Tomemos de ejemplo la encina o el almendro. Estas especies brotan enseguida de la bellota o de la almendra, pero a diferencia de otras, cuando lo hacen no se preocupan de sacar hojas y crecer en busca de luz. Todo lo contrario. Su obsesión es desarrollar cuanto antes una raíz profunda que le permita afianzarse en el terreno y a la vez le dé acceso a zonas humedas que están a varios metros de la superficie. Por eso se limitan, con la llegada de las primeras lluvias, a asomar dos humildes hojas y se dedican otoño e invierno a hacer crecer la raíz. De ahí que no sea fácil ver una carrasca caída en el monte, salvo que esté débil por algún ataque de homngos o insectos.

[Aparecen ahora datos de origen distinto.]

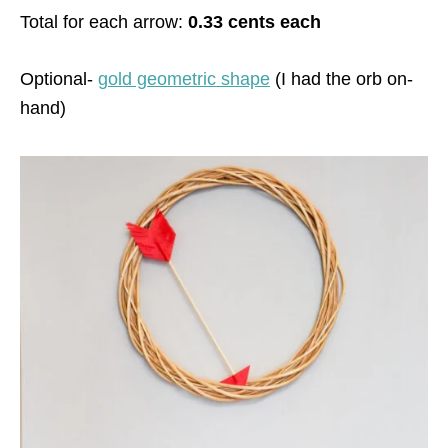
Total for each arrow:
0.33 cents each
Optional-
gold geometric shape
(I had the orb on-
hand)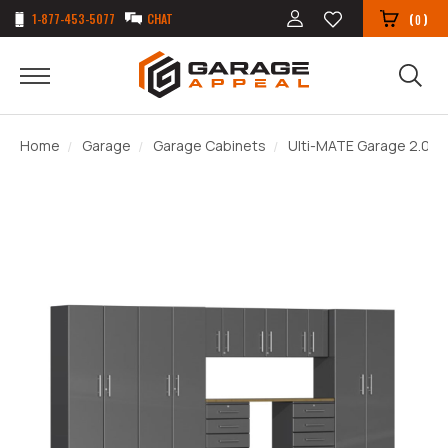
1-877-453-5077
CHAT
(
)
0
Home
Garage
Garage Cabinets
Ulti-MATE Garage 2.0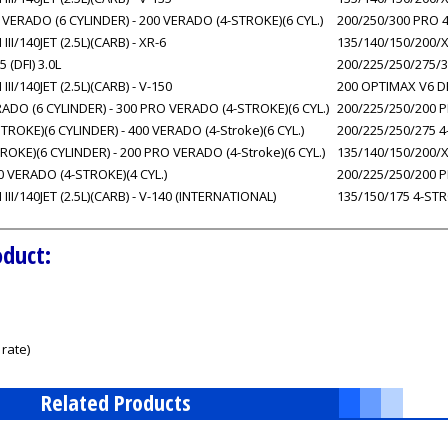
VERADO (6 CYLINDER) - 200 VERADO (4-STROKE)(6 CYL.)
200/250/300 PRO 4
/140JET (2.5L)(CARB) - XR-6
135/140/150/200/X
 (DFI) 3.0L
200/225/250/275/3
/140JET (2.5L)(CARB) - V-150
200 OPTIMAX V6 DFI
DO (6 CYLINDER) - 300 PRO VERADO (4-STROKE)(6 CYL.)
200/225/250/200 PR
ROKE)(6 CYLINDER) - 400 VERADO (4-Stroke)(6 CYL.)
200/225/250/275 4
OKE)(6 CYLINDER) - 200 PRO VERADO (4-Stroke)(6 CYL.)
135/140/150/200/X
0 VERADO (4-STROKE)(4 CYL.)
200/225/250/200 PR
I/140JET (2.5L)(CARB) - V-140 (INTERNATIONAL)
135/150/175 4-STR
oduct:
rate)
Related Products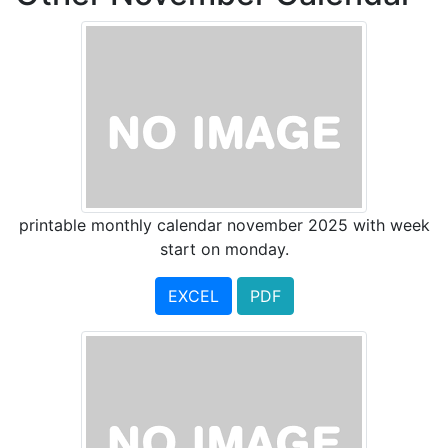
printable monthly calendar november 2025 with week
start on monday.
EXCEL
PDF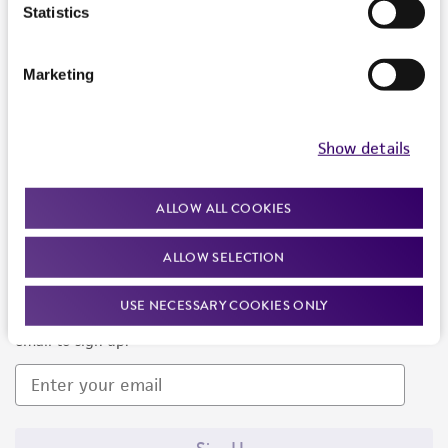
Products and Services
Statistics
Policies
Marketing
About us
Follow Us
Show details
ALLOW ALL COOKIES
ALLOW SELECTION
Newsletter Signup
USE NECESSARY COOKIES ONLY
Keep up to date with our events, news, and more. Enter your
email to sign up.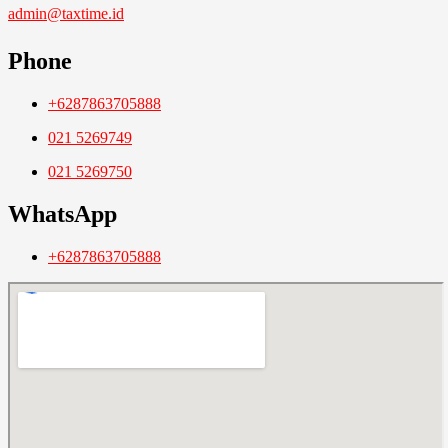
admin@taxtime.id
Phone
+6287863705888
021 5269749
021 5269750
WhatsApp
+6287863705888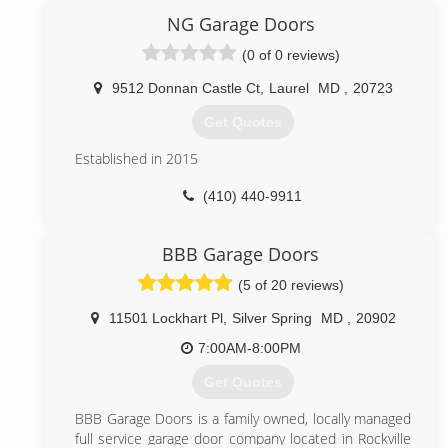
expanded to the DC metropolitan area in hopes of
NG Garage Doors
providing expert services at an affordable prices.
(0 of 0 reviews)
(571) 327-6285
9512 Donnan Castle Ct
,
Laurel
MD
,
20723
bestgaragedoorlocksmith.com
Get Quotes
Established in 2015
(410) 440-9911
nggaragedoors.com
BBB Garage Doors
(5 of 20 reviews)
11501 Lockhart Pl
,
Silver Spring
MD
,
20902
7:00AM-8:00PM
Get Quotes
BBB Garage Doors is a family owned, locally managed
full service garage door company located in Rockville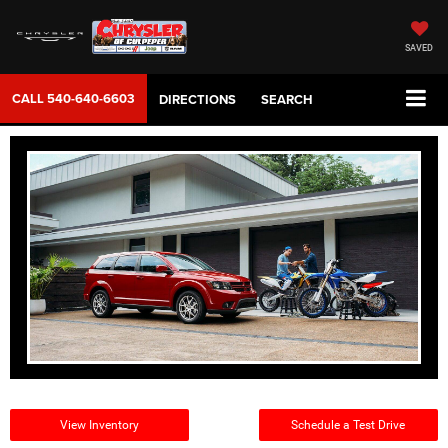
SAVED
CALL
540-640-6603
DIRECTIONS
SEARCH
View Inventory
Schedule a Test Drive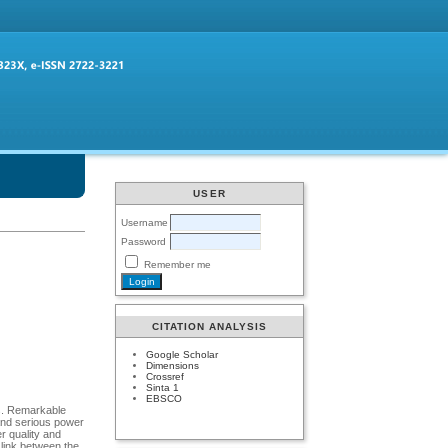
USER
Username
Password
Remember me
CITATION ANALYSIS
Google Scholar
Dimensions
Crossref
Sinta 1
EBSCO
es. Remarkable
and serious power
r quality and
 link between the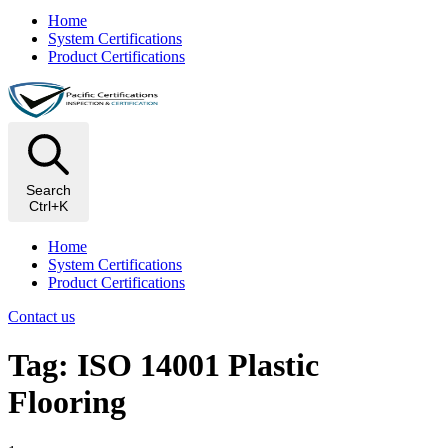
Home
System Certifications
Product Certifications
Search
Ctrl+K
Home
System Certifications
Product Certifications
Contact us
Tag: ISO 14001 Plastic
Flooring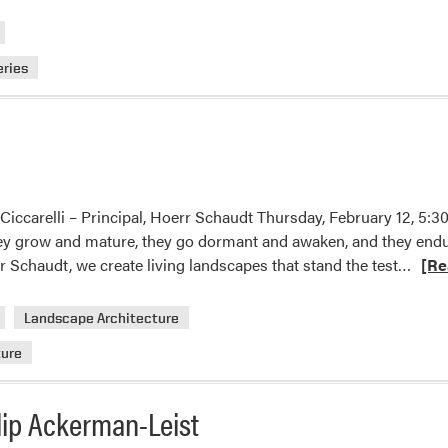
eries
 Ciccarelli – Principal, Hoerr Schaudt Thursday, February 12, 
ey grow and mature, they go dormant and awaken, and they endur
Read
 Schaudt, we create living landscapes that stand the test…
[Re
more
abou
Landscape Architecture
2026
ture
Oling
Lectu
lip Ackerman-Leist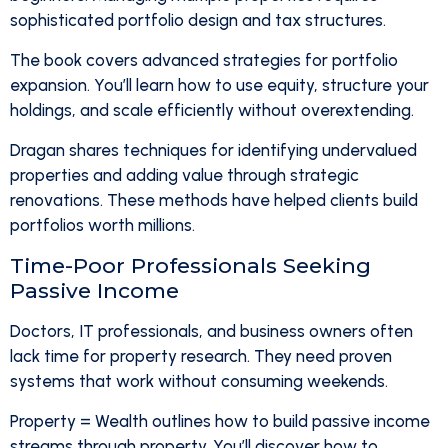
sophisticated portfolio design and tax structures.
The book covers advanced strategies for portfolio
expansion. You’ll learn how to use equity, structure your
holdings, and scale efficiently without overextending.
Dragan shares techniques for identifying undervalued
properties and adding value through strategic
renovations. These methods have helped clients build
portfolios worth millions.
Time-Poor Professionals Seeking
Passive Income
Doctors, IT professionals, and business owners often
lack time for property research. They need proven
systems that work without consuming weekends.
Property = Wealth outlines how to build passive income
streams through property. You’ll discover how to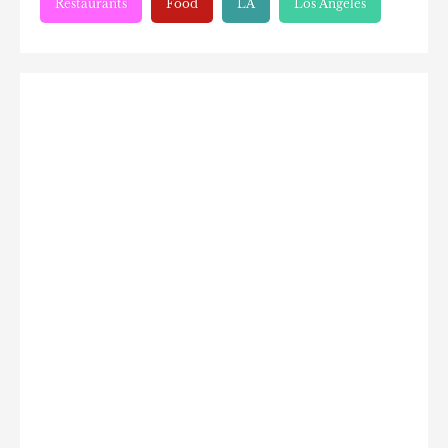
Restaurants
Food
LA
Los Angeles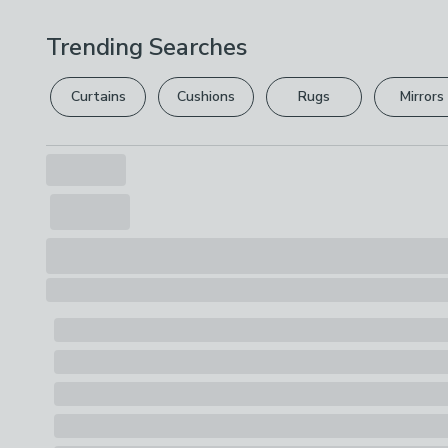
Trending Searches
Curtains
Cushions
Rugs
Mirrors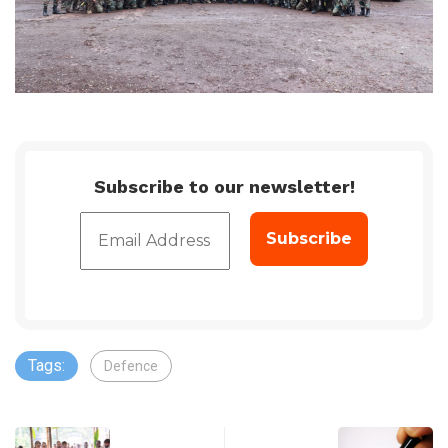
Subscribe to our newsletter!
Tags:
Defence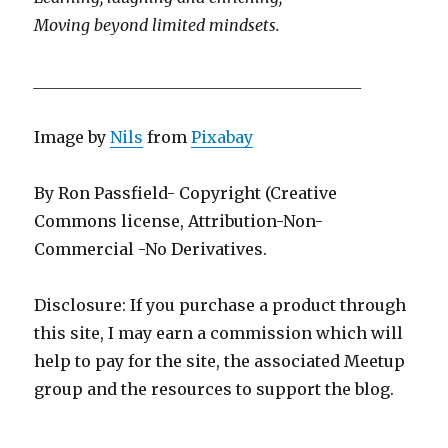
Moving beyond limited mindsets.
_________________________________________
Image by
Nils
from
Pixabay
By Ron Passfield- Copyright (Creative
Commons license, Attribution-Non-
Commercial -No Derivatives.
Disclosure: If you purchase a product through
this site, I may earn a commission which will
help to pay for the site, the associated Meetup
group and the resources to support the blog.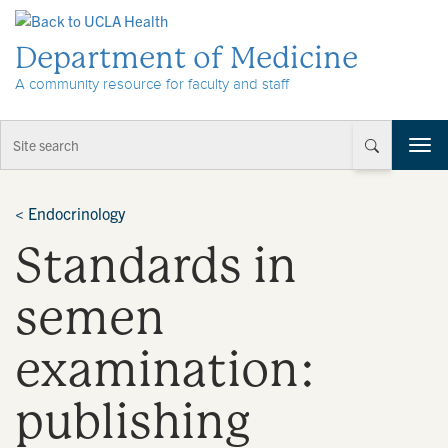
Skip to Content
Department of Medicine
A community resource for faculty and staff
T
o
g
g
<
Endocrinology
l
Standards in
e
n
a
semen
v
i
examination:
g
a
t
publishing
i
o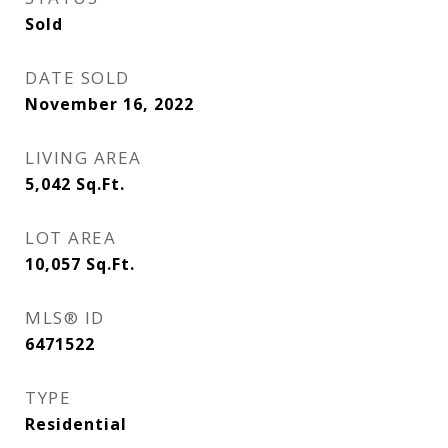
Sold
DATE SOLD
November 16, 2022
LIVING AREA
5,042
Sq.Ft.
LOT AREA
10,057
Sq.Ft.
MLS® ID
6471522
TYPE
Residential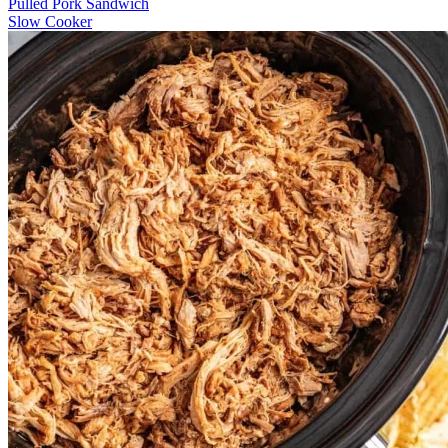
Pulled Pork Sandwich
Slow Cooker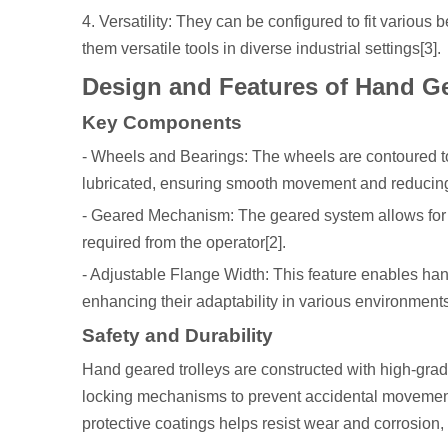
4. Versatility: They can be configured to fit variou
them versatile tools in diverse industrial settings[3].
Design and Features of Hand Ge
Key Components
- Wheels and Bearings: The wheels are contoured to f
lubricated, ensuring smooth movement and reducin
- Geared Mechanism: The geared system allows for ef
required from the operator[2].
- Adjustable Flange Width: This feature enables ha
enhancing their adaptability in various environments
Safety and Durability
Hand geared trolleys are constructed with high-grade
locking mechanisms to prevent accidental movement, 
protective coatings helps resist wear and corrosion, e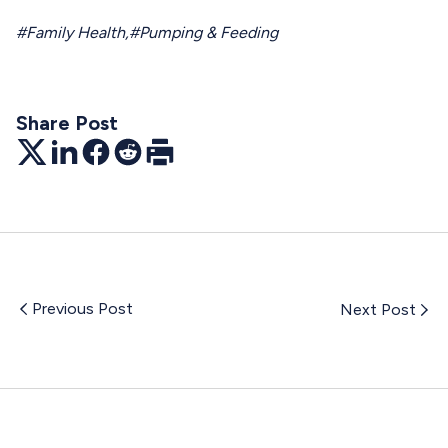
#Family Health
,
#Pumping & Feeding
Share Post
Twitter
LinkedIn
Facebook
Reddit
Print
Previous Post
Next Post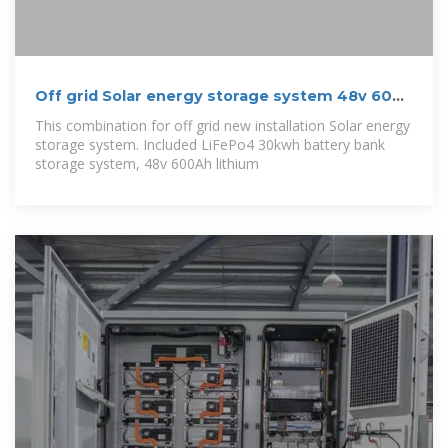
Off grid Solar energy storage system 48v 600
Ah
This combination for off grid new installation Solar energy
storage system. Included LiFePo4 30kwh battery bank
storage system, 48v 600Ah lithium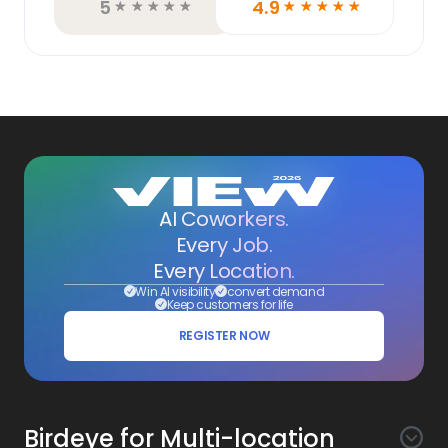
5
4.9
☆
☆
☆
☆
☆
☆
☆
☆
☆
☆
AI Coworkers.
Every Job.
Every Location.
Win AI visibility
convert demand
Keep customers for life
REGISTER NOW
Birdeye for Multi-location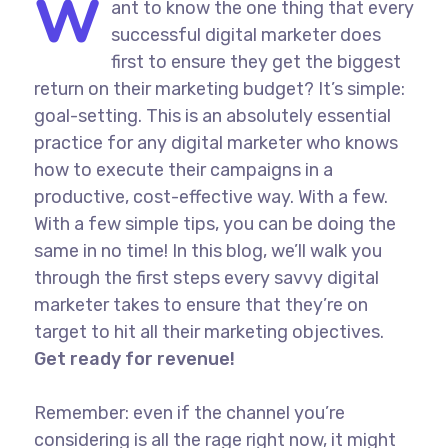
W
ant to know the one thing that every
successful digital marketer does
first to ensure they get the biggest
return on their marketing budget? It’s simple:
goal-setting. This is an absolutely essential
practice for any digital marketer who knows
how to execute their campaigns in a
productive, cost-effective way. With a few.
With a few simple tips, you can be doing the
same in no time! In this blog, we’ll walk you
through the first steps every savvy digital
marketer takes to ensure that they’re on
target to hit all their marketing objectives.
Get ready for revenue!
Remember: even if the channel you’re
considering is all the rage right now, it might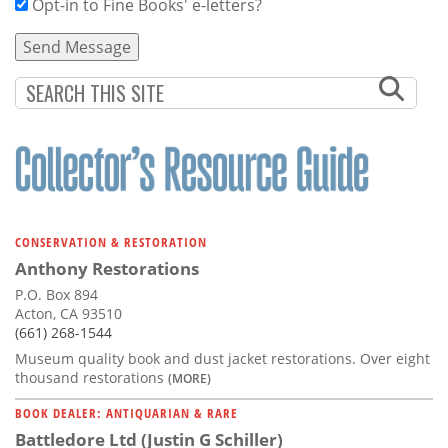
Opt-in to Fine Books' e-letters?
CONSERVATION & RESTORATION
Anthony Restorations
P.O. Box 894
Acton, CA 93510
(661) 268-1544
Museum quality book and dust jacket restorations. Over eight
thousand restorations
(MORE)
BOOK DEALER: ANTIQUARIAN & RARE
Battledore Ltd (Justin G Schiller)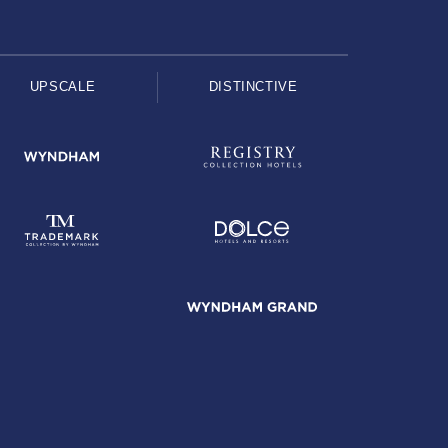
UPSCALE
DISTINCTIVE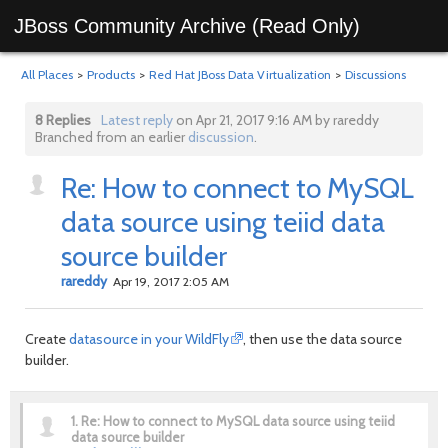
JBoss Community Archive (Read Only)
All Places
>
Products
>
Red Hat JBoss Data Virtualization
>
Discussions
8 Replies
Latest reply
on Apr 21, 2017 9:16 AM by rareddy
Branched from an earlier
discussion
.
Re: How to connect to MySQL
data source using teiid data
source builder
rareddy
Apr 19, 2017 2:05 AM
Create
datasource in your WildFly
, then use the data source
builder.
1.
Re: How to connect to MySQL data source using teiid
data source builder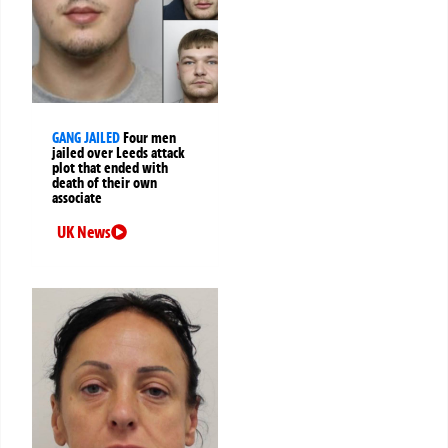
GANG JAILED
Four men
jailed over Leeds attack
plot that ended with
death of their own
associate
UK News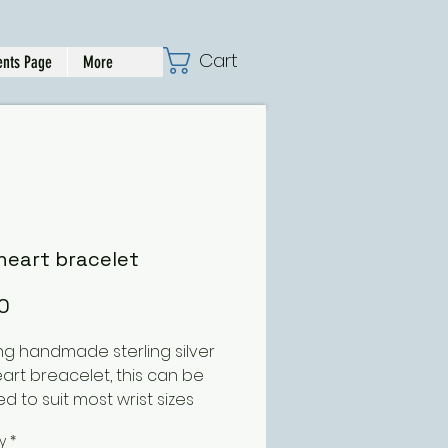
Cart
nts Page
More
heart bracelet
Price
0
ng handmade sterling silver
eart breacelet, this can be
d to suit most wrist sizes
y
*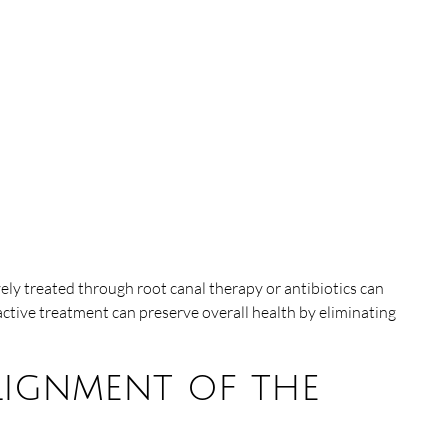
ely treated through root canal therapy or antibiotics can
active treatment can preserve overall health by eliminating
lignment of the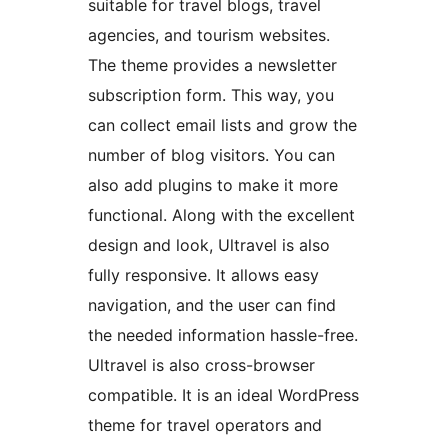
suitable for travel blogs, travel
agencies, and tourism websites.
The theme provides a newsletter
subscription form. This way, you
can collect email lists and grow the
number of blog visitors. You can
also add plugins to make it more
functional. Along with the excellent
design and look, Ultravel is also
fully responsive. It allows easy
navigation, and the user can find
the needed information hassle-free.
Ultravel is also cross-browser
compatible. It is an ideal WordPress
theme for travel operators and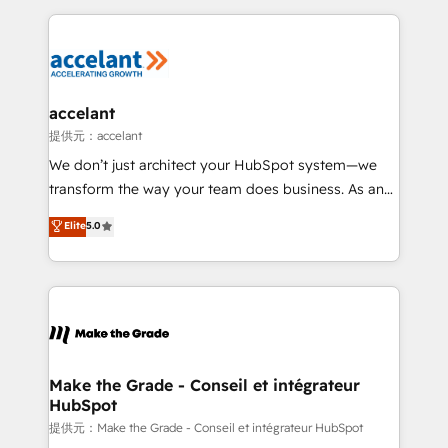
collecte et de l’analyse des données pour des
décisions éclairées • Optimisation de l’efficacité et
de la productivité des équipes Notre équipe de 30
consultants certifiés HubSpot aborde chaque projet
avec un engagement total, alignant processus
accelant
métiers et technologie, et guidant vos équipes à
提供元：accelant
travers le changement, tout en centrant vos objectifs
We don’t just architect your HubSpot system—we
d’entreprise. Grâce à une méthodologie éprouvée
transform the way your team does business. As an
auprès de plus de 400 clients, nous comprenons
Elite HubSpot Solutions Partner, we specialize in
Elite
5.0
rapidement vos enjeux et intégrons parfaitement
creating tailored, end-to-end CRM solutions that
HubSpot dans votre organisation. Pour toute
accelerate growth, improve operational efficiency,
question technique ou besoin de structuration de
and ensure faster time to value on HubSpot. What
votre projet HubSpot, contactez notre équipe pour
sets us apart? Our people-centric approach. From
un échange dédié.
day one, our team takes the time to deeply
understand your unique needs, crafting custom
strategies that deliver impactful results. Our mission
Make the Grade - Conseil et intégrateur
HubSpot
is to empower you to unlock HubSpot’s full potential
—faster. Through expert training, unmatched
提供元：Make the Grade - Conseil et intégrateur HubSpot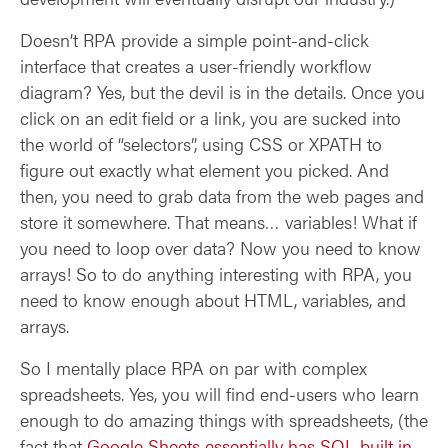
Doesn’t RPA provide a simple point-and-click
interface that creates a user-friendly workflow
diagram? Yes, but the devil is in the details. Once you
click on an edit field or a link, you are sucked into
the world of “selectors”, using CSS or XPATH to
figure out exactly what element you picked. And
then, you need to grab data from the web pages and
store it somewhere. That means… variables! What if
you need to loop over data? Now you need to know
arrays! So to do anything interesting with RPA, you
need to know enough about HTML, variables, and
arrays.
So I mentally place RPA on par with complex
spreadsheets. Yes, you will find end-users who learn
enough to do amazing things with spreadsheets, (the
fact that
Google Sheets essentially has SQL built in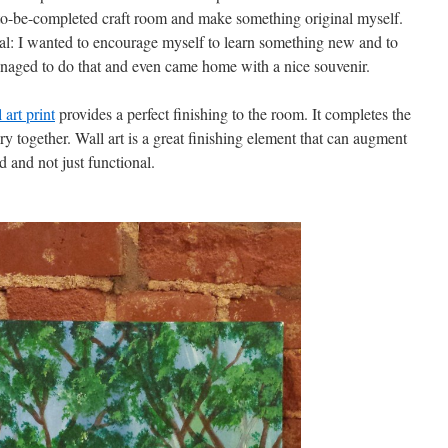
 to-be-completed craft room and make something original myself.
goal: I wanted to encourage myself to learn something new and to
anaged to do that and even came home with a nice souvenir.
art print
provides a perfect finishing to the room. It completes the
ory together. Wall art is a great finishing element that can augment
d and not just functional.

En la ciudad, en cambio, se da el efecto contrario. Los árboles, restringidos a sus alcorques o a parques urbanos en los que hay muchísimos ejemplares en poco terreno y con agua a discreción, buscan medrar lo más rápido posible, que sus hojas lleguen cuanto antes a la luz del sol. Y como agua no les falta, no se preocupan de enraizar. Al fin y al cabo, como todo ser vivo, los árboles son partidarios acérrimos de la ley del mínimo esfuerzo y si hay líquido en la superficie ¿para qué gastar energía en profundizar? Se meten las raices necesarias para no caer al suelo y se concentran en ir hacia arriba, hacia el sol que le tapan los otros árboles o los edificios.
Por eso hay tantos árboles en situación peligrosa en las ciudades: mucho follaje y poco ancla. Es el precio de la cautividad. Le restringimos el espacio y se lo compensamos con agua, una la mezcla que suele salir mal, en especial cuando buscamos que nos den sombra y fresocor. Y eso solo se hace con copas amplias y muchas hojas.